▶ [What is needed]: All of the data should be reproduced word for word, though its pictures must be omitted.
Supplied data: Begin
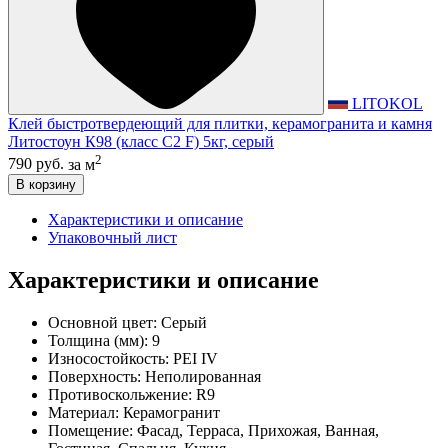
LITOKOL
Клей быстротвердеющий для плитки, керамогранита и камня
Литостоун К98 (класс С2 F) 5кг, серый
2
790 руб.
за м
В корзину
Характеристики и описание
Упаковочный лист
Характеристики и описание
Основной цвет:
Серый
Толщина (мм):
9
Износостойкость:
PEI IV
Поверхность:
Неполированная
Противоскольжение:
R9
Материал:
Керамогранит
Помещение:
Фасад, Терраса, Прихожая, Ванная,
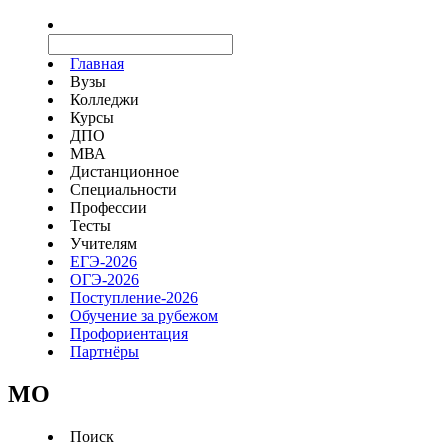
Главная
Вузы
Колледжи
Курсы
ДПО
МВА
Дистанционное
Специальности
Профессии
Тесты
Учителям
ЕГЭ-2026
ОГЭ-2026
Поступление-2026
Обучение за рубежом
Профориентация
Партнёры
MO
Поиск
Supplied data: End
▶ [Solution]:
LITOKOL
Клей быстротвердеющий для плитки, керамогранита и камня
Литостоун К98 (класс С2 F) 5кг, серый
2
790 руб.
за м
В корзину
Характеристики и описание
Упаковочный лист
Характеристики и описание
Основной цвет:
Серый
Толщина (мм):
9
Износостойкость:
PEI IV
Поверхность:
Неполированная
Противоскольжение:
R9
Материал:
Керамогранит
Помещение:
Фасад, Терраса, Прихожая, Ванная,
Главная
Вузы
Колледжи
Курсы
ДПО
МВА
Дистанционное
Специальности
Профессии
Тесты
Учителям
ЕГЭ-2026
ОГЭ-2026
Поступление-2026
Обучение за рубежом
Профориентация
Партнёры
MO
Поиск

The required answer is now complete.